What is being asked
I'd like the data beneath this line reproduced exactly, without any of its images.

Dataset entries
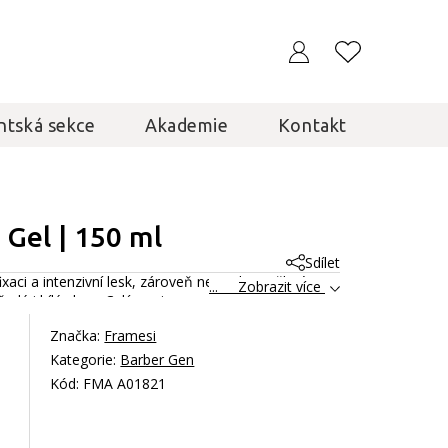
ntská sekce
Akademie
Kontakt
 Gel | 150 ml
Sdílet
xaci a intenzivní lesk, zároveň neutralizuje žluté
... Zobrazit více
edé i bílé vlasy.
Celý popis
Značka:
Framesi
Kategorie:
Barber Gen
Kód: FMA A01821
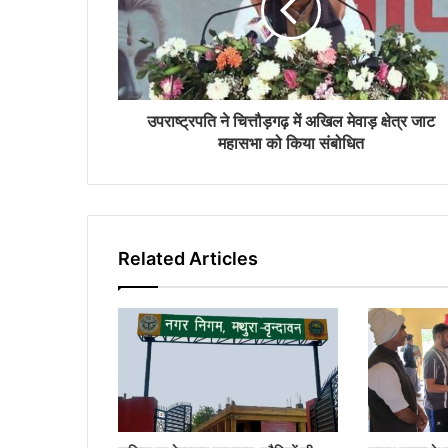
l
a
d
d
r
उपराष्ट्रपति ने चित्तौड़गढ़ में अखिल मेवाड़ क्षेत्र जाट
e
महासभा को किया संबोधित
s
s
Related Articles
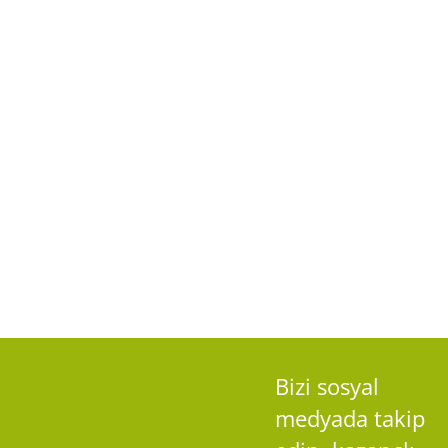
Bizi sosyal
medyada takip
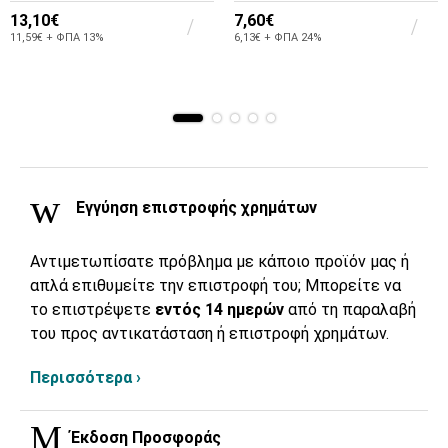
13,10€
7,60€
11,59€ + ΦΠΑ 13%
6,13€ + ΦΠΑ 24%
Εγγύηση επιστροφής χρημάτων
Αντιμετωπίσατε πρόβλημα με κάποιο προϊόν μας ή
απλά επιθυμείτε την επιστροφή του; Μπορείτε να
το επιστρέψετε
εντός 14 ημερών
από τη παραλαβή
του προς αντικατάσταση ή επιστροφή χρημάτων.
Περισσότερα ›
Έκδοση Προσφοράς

Answer section
ntská sekce
Akademie
Kontakt
 Gel | 150 ml
Sdílet
xaci a intenzivní lesk, zároveň neutralizuje žluté
... Zobrazit více
edé i bílé vlasy.
Celý popis
Značka:
Framesi
Kategorie:
Barber Gen
Kód: FMA A01821
l
a
d
d
r
उपराष्ट्रपति ने चित्तौड़गढ़ में अखिल मेवाड़ क्षेत्र जाट
e
महासभा को किया संबोधित
s
s
Related Articles
Bizi sosyal
medyada takip
13,10€
7,60€
11,59€ + ΦΠΑ 13%
6,13€ + ΦΠΑ 24%
Εγγύηση επιστροφής χρημάτων
Αντιμετωπίσατε πρόβλημα με κάποιο προϊόν μας ή
απλά επιθυμείτε την επιστροφή του; Μπορείτε να
το επιστρέψετε
εντός 14 ημερών
από τη παραλαβή
του προς αντικατάσταση ή επιστροφή χρημάτων.
Περισσότερα ›
Έκδοση Προσφοράς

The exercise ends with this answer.